I don't dispute for one minute the modern MTB's are more capable on really rough terrain and can be ridden much faster because the suspension absorbs some of the beating a fully rigid bike would dish out to the rider.
What I find really strange is that I see the riders of such machines doing exactly the same with them as what I do with my bikes; riding them on the roads, then getting off the tarmac on to a gravel path and maybe riding around some dirt banks with the odd bump, dip, and tree root here and there. The types of bikes people are often using are complete overkill for the kind of riding they are doing, and on easy terrain they are at a disadvantage compared to me because their bikes are heavier, bigger, and more draggy to propel around..


----------



## Jody (1 Jan 2021)

SkipdiverJohn said:


> What I find really strange is that I see the riders of such machines doing exactly the same with them as what I do with my bikes; riding them on the roads, then getting off the tarmac on to a gravel path and maybe riding around some dirt banks with the odd bump, dip, and tree root here and there. The types of bikes people are often using are complete overkill for the kind of riding they are doing, and on easy terrain they are at a disadvantage compared to me because their bikes are heavier, bigger, and more draggy to propel around..



You might find that because you live in a mainly flat, concrete jungle surrounded by parks and canal paths? 

I'm lost as to why you always show up on MTB threads to push your view of cheap utilitarian and urban cycling . 

We get it. You don't like spending money and don't like new technology.

Out of interest, how often do you ride the brecons, peaks, lake district Etc?

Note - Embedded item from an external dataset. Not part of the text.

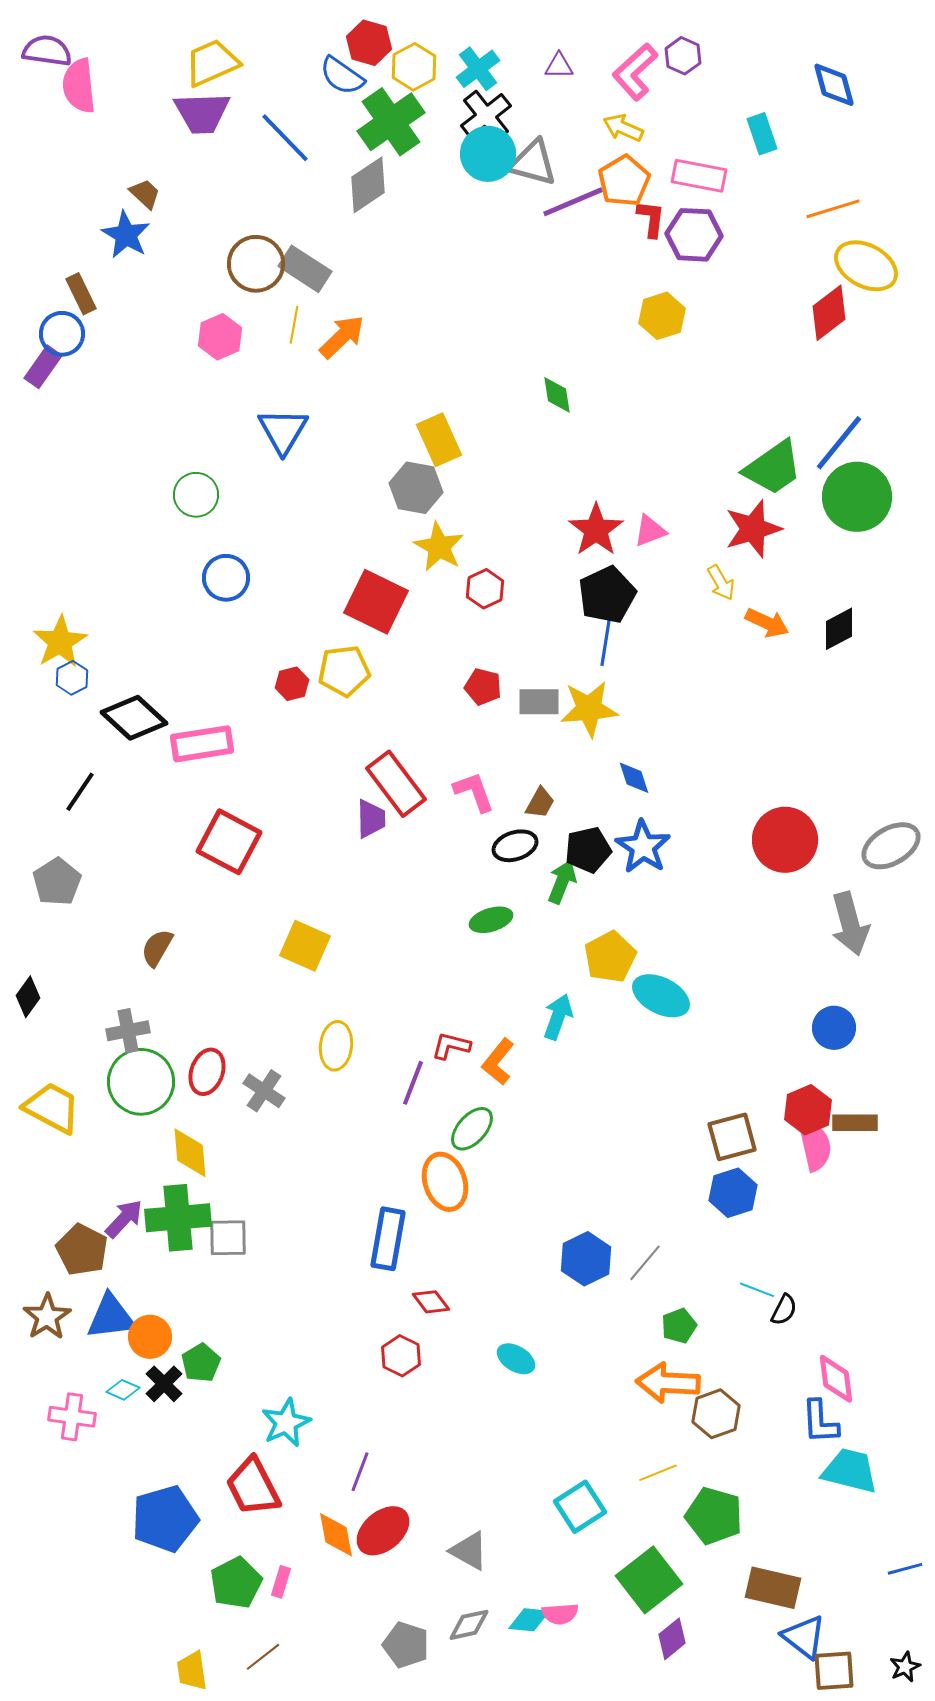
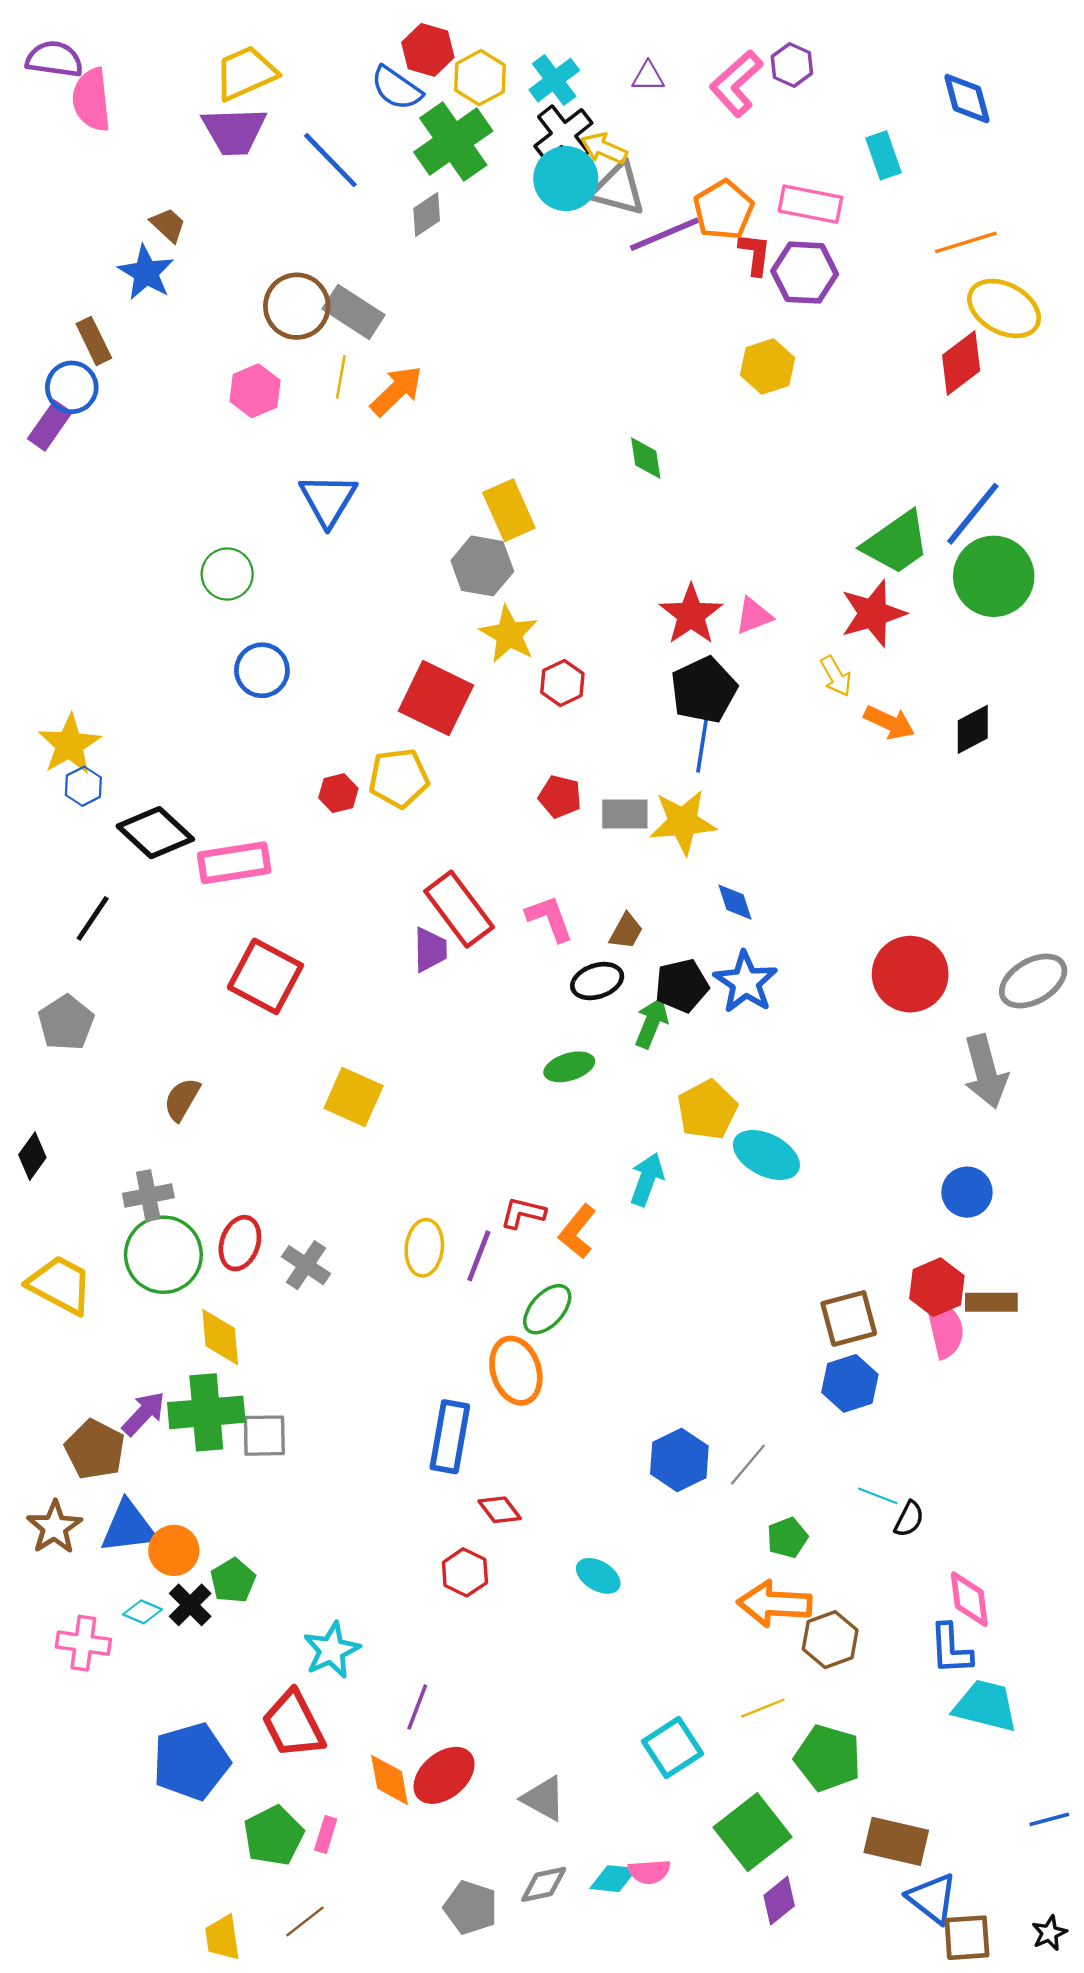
yellow arrow: (623, 128) -> (604, 148), moved
gray diamond: (368, 185) -> (427, 215), size x0.7
yellow ellipse: (336, 1046) -> (424, 1248), moved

Maybe one day we could meet up and you could show us what your skip finds are capable of


----------



## Blue Hills (2 Jan 2021)

ChrisEyles said:


> @SkipdiverJohn in the specific case of MTBs used for "proper" off road riding, I think technology, geometry and riding styles have changed quite substantially over the last twenty years, so regularly swapping or adding bikes is not quite so crazy as replacing a perfectly good tourer/commuter every few years.
> 
> EG a modern slack angle 29er hardcore hardtail will be a totally different experience on the same trails to an older short travel xc full susser. Pretty much any well maintained MTB will get the job done, but these aren't really supposed to be purely practical machines, they're big boys toys, and I don't think the variety of bikes on offer is a bad thing for the consumer (even if they do only exist to push more sales!).
> 
> ...


liked, but what's the female equivalent of big boys toys?
Liked yours and skipdivers posts as I'm pretty sure that many of these more extreme modern MTBs do very little serious bouncy off road stuff (written as an ex ride leader who once lead a very mixed bunch of riders London to Brighton, including a banker on a vast collection of expensive springs he desperately swapped mid-ride with a friend


----------



## screenman (2 Jan 2021)

Blue Hills said:


> liked, but what's the female equivalent of big boys toys?
> Liked yours and skipdivers posts as I'm pretty sure that many of these more extreme modern MTBs do very little serious bouncy off road stuff (written as an ex ride leader who once lead a very mixed bunch of riders London to Brighton, including a banker on a vast collection of expensive springs he desperately swapped mid-ride with a friend
> [/QUOTE
> 
> My daughter-in-law has more bikes than myself, I only have 6.


----------



## ChrisEyles (3 Jan 2021)

Blue Hills said:


> liked, but what's the female equivalent of big boys toys?
> Liked yours and skipdivers posts as I'm pretty sure that many of these more extreme modern MTBs do very little serious bouncy off road stuff (written as an ex ride leader who once lead a very mixed bunch of riders London to Brighton, including a banker on a vast collection of expensive springs he desperately swapped mid-ride with a friend



Hmm, good point... "big human's toys" doesn't have quite the same ring to it and "adult's toys" best avoided altogether... 

Now you've made me ponder this, mountain biking does seem to be much more male dominated than road cycling (probably with more beardy manly man types too). Wonder why that is - marketing must play a part but presumably they'd target a female audience if they thought there was money to be made? My wife would say "cause women have more sense"


----------



## johnblack (4 Jan 2021)

SkipdiverJohn said:


> I don't dispute for one minute the modern MTB's are more capable on really rough terrain and can be ridden much faster because the suspension absorbs some of the beating a fully rigid bike would dish out to the rider.
> What I find really strange is that I see the riders of such machines doing exactly the same with them as what I do with my bikes; riding them on the roads, then getting off the tarmac on to a gravel path and maybe riding around some dirt banks with the odd bump, dip, and tree root here and there. The types of bikes people are often using are complete overkill for the kind of riding they are doing, and on easy terrain they are at a disadvantage compared to me because their bikes are heavier, bigger, and more draggy to propel around..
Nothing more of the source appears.